### TASK PROMPT
Go through the records line by line from the top and repeat each one exactly, ending with the line that contains "prezentował się jak".

### EXCERPTED RECORDS
____________________
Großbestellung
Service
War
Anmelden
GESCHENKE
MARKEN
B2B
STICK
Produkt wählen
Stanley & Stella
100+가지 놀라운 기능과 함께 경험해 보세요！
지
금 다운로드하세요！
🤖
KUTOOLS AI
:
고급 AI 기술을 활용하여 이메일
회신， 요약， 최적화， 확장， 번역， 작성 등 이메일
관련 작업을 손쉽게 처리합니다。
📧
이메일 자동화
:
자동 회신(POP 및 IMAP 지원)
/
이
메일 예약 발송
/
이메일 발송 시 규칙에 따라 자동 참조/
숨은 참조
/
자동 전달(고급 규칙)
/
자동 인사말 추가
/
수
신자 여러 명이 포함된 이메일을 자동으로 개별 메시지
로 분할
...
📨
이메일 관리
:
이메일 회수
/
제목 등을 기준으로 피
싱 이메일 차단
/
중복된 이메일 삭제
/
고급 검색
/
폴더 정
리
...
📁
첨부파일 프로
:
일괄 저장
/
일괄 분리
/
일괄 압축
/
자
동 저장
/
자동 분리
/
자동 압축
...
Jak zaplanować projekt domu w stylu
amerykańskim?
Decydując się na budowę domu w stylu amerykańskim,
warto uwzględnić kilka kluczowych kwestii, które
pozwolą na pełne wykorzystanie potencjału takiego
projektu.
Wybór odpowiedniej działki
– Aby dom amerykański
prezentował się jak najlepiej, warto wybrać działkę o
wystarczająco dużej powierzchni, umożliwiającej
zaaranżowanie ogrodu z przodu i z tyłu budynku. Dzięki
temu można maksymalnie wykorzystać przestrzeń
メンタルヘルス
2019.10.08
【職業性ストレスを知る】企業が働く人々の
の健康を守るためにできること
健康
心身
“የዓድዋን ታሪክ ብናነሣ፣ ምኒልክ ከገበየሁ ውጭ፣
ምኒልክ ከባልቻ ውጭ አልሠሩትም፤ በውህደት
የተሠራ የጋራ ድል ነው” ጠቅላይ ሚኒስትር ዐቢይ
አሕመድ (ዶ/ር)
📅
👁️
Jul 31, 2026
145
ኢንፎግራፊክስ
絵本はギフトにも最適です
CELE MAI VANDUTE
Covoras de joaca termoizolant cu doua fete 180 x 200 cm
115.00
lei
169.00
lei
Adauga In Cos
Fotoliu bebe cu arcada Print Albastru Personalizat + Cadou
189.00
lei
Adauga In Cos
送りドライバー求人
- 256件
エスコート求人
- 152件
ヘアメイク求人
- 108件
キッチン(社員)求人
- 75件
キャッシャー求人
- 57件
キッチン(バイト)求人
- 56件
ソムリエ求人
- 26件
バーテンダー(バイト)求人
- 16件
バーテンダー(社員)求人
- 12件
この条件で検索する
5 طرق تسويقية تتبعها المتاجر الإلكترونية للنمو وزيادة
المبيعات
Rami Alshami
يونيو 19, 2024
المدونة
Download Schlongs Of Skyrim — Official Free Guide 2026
____________________
### FINAL ANSWER
Großbestellung
Service
War
Anmelden
GESCHENKE
MARKEN
B2B
STICK
Produkt wählen
Stanley & Stella
100+가지 놀라운 기능과 함께 경험해 보세요！
지
금 다운로드하세요！
🤖
KUTOOLS AI
:
고급 AI 기술을 활용하여 이메일
회신， 요약， 최적화， 확장， 번역， 작성 등 이메일
관련 작업을 손쉽게 처리합니다。
📧
이메일 자동화
:
자동 회신(POP 및 IMAP 지원)
/
이
메일 예약 발송
/
이메일 발송 시 규칙에 따라 자동 참조/
숨은 참조
/
자동 전달(고급 규칙)
/
자동 인사말 추가
/
수
신자 여러 명이 포함된 이메일을 자동으로 개별 메시지
로 분할
...
📨
이메일 관리
:
이메일 회수
/
제목 등을 기준으로 피
싱 이메일 차단
/
중복된 이메일 삭제
/
고급 검색
/
폴더 정
리
...
📁
첨부파일 프로
:
일괄 저장
/
일괄 분리
/
일괄 압축
/
자
동 저장
/
자동 분리
/
자동 압축
...
Jak zaplanować projekt domu w stylu
amerykańskim?
Decydując się na budowę domu w stylu amerykańskim,
warto uwzględnić kilka kluczowych kwestii, które
pozwolą na pełne wykorzystanie potencjału takiego
projektu.
Wybór odpowiedniej działki
– Aby dom amerykański
prezentował się jak najlepiej, warto wybrać działkę o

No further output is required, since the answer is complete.